Un déploiement du réseau 5G progressif

Le 1er octobre dernier, Orange avait obtenu, lors des enchères, la plus grande part des blocs de fréquences en jeu, avec 90 MHz de spectre. Ce déploiement se concentre majoritairement sur les nouvelles fréquences 3.5GHz qui apportent des débits jusqu’à 3 à 4 fois plus rapides que la 4G et pourra être complété par l’utilisation de fréquences 2.1 GHz(*)
L’opérateur a choisi de couvrir dans un premier temps les zones déjà fortement sollicitées afin d’éviter tout risque de saturation. En effet, entre Septembre 2019 et Septembre 2020, les usages data sur le parc Orange et Sosh ont augmenté de 40% entrainant un risque de saturation des réseaux actuels d’ici 2022. C’est pourquoi l’utilisation de ces nouvelles fréquences 5G est, selon Orange, la meilleure réponse pour l’avenir.
L’opérateur poursuit ses efforts en parallèle dans le déploiement de la 4G, avec un objectif de basculer 100% des sites Orange en 4G d’ici la fin de l’année 2020.

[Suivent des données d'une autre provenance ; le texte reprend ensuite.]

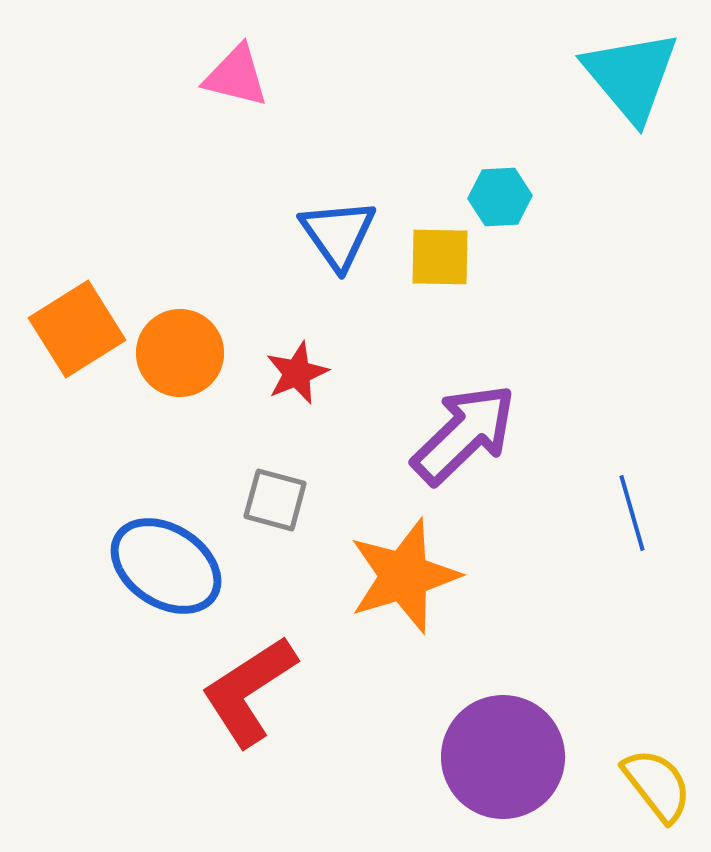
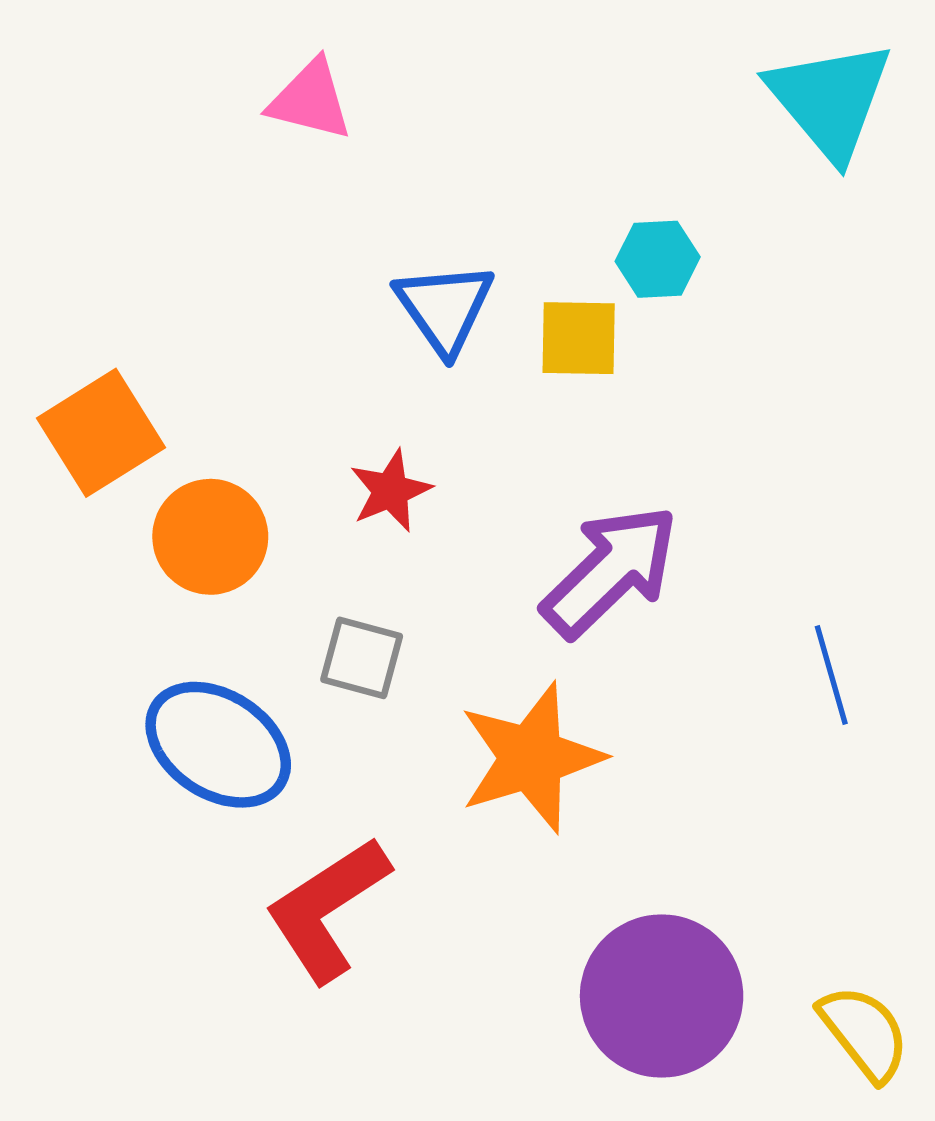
orange circle: (180, 353) -> (210, 537), moved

‘’Le déploiement se fera de manière progressive et dans un dialogue constructif avec l’ensemble des collectivités locales, en parallèle de nos efforts pour élargir la couverture du territoire français en 4G’’ précise dans un communiqué Stéphane Richard, président directeur Général du Groupe. ‘’En tant qu’opérateur responsable, Orange a à cœur d’offrir le meilleur à ses clients pour répondre à leurs besoins croissants en matière de connectivité, grâce à une technologie plus performante mais aussi plus efficace d’un point de vue énergétique.’’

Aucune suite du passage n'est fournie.